RB Principal Kristin Smetana said that RB will also once again give its juniors the ACT exam this spring for free.

“We’re still planning on giving the ACT next spring,” Smetana confirmed.

The state of Illinois accepted a bid of $14.3 million for a three-year agreement with the College Board, which develops the SAT, to provide the SAT to Illinois high school juniors as part of state-mandated testing, but the ACT has filed a formal protest challenging that decision. The bid from the College Board was $1.37 million less than the bid from ACT according to published reports.

A spokeswoman for the Illinois State Board of Education said the state Chief Procurement Officer’s Office will look into the merits of the protest so no final decision has been made.

For 15 years, until last year, the state had administered a free ACT exam as part of the Illinois Scholastic Achievement Test (ISAT), given to all public high school juniors in the state.

The SAT and ACT have long been rivals in the college entrance exam business with the ACT now having the edge nationwide. Last year 1.92 million students took the ACT while 1.7 million students took the SAT. Some students take both tests.

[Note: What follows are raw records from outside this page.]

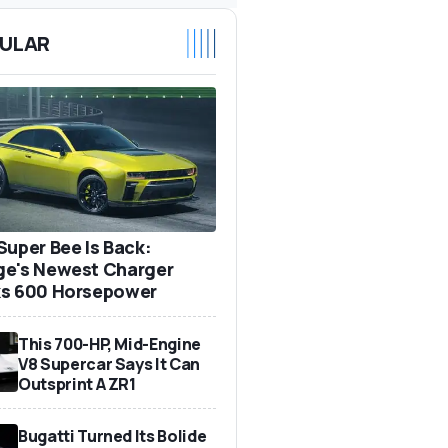
ULAR
Super Bee Is Back:
e's Newest Charger
s 600 Horsepower
This 700-HP, Mid-Engine
V8 Supercar Says It Can
Outsprint A ZR1
Bugatti Turned Its Bolide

The SAT has traditionally been stronger on the east coast while Iowa City-based ACT has dominated in Illinois and the rest of the Midwest. Traditionally, the SAT has been seen as a test that emphasizes critical thinking while the ACT has focused more on subject knowledge. However, the SAT is being redesigned this year and the revamped exam that will be unveiled in March is expected to be more similar to the ACT.

Most colleges accept either ACT or SAT scores from applicants.

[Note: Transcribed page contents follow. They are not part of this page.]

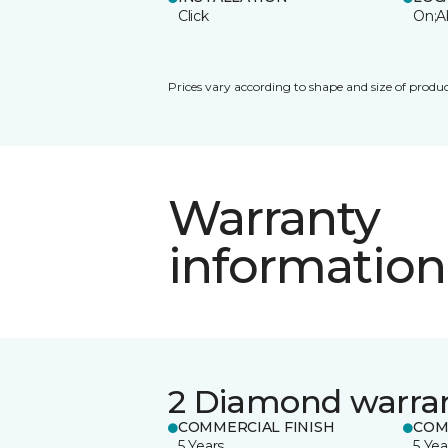
Click
On;A
Prices vary according to shape and size of produc
Warranty
information
2 Diamond warra
COMMERCIAL FINISH
COM
5 Years
5 Yea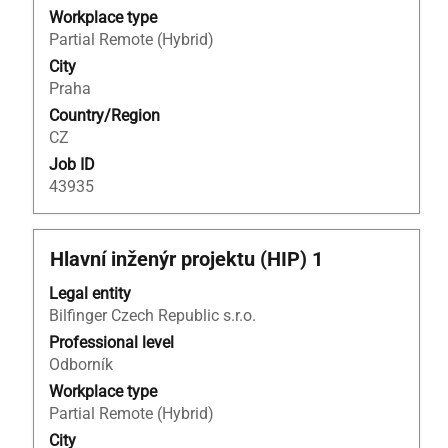
full
Workplace type
contents
Partial Remote (Hybrid)
of
City
the
Praha
job
Country/Region
information.
CZ
Job ID
43935
Title
Select
Hlavní inženýr projektu (HIP) 1
with
Legal entity
space
Bilfinger Czech Republic s.r.o.
bar
to
Professional level
view
Odborník
the
Workplace type
full
Partial Remote (Hybrid)
contents
City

Local high schools have focused much of their coursework and test preparation on the ACT so they are not anxious to switch tests.

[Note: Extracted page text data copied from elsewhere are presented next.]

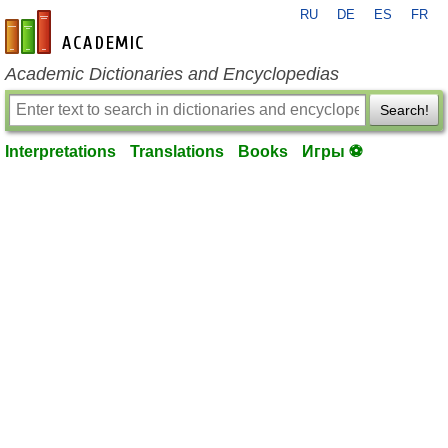
RU
DE
ES
FR
en-academic.com
Academic Dictionaries and Encyclopedias
Search!
Interpretations
Translations
Books
Игры ⚽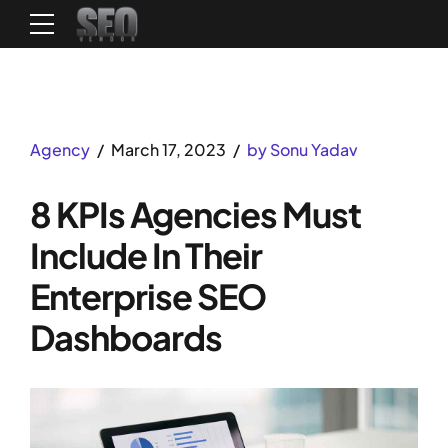
Agency
March 17, 2023
by Sonu Yadav
8 KPIs Agencies Must
Include In Their
Enterprise SEO
Dashboards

“We’ve done so much to align to the ACT and our students are already in the pipeline for taking practice ACTs, that I’m sure no matter what happens we’ll have to give both tests for a while until we know more about what the SAT is about,” Eggerding said. “The new SAT that’s being given this spring is brand new. No one even knows what it is, so it’s kind of not fair to students who have been expecting one thing and are now are being told about another.”

Last year only 60 of approximately 1,000 LT juniors took the SAT. At RB, 37 students took the SAT last year.

However many high school sophomores take the PSAT test, which is used to determine eligibility for National Merit Scholarships. The College Board also administers Advanced Placement tests.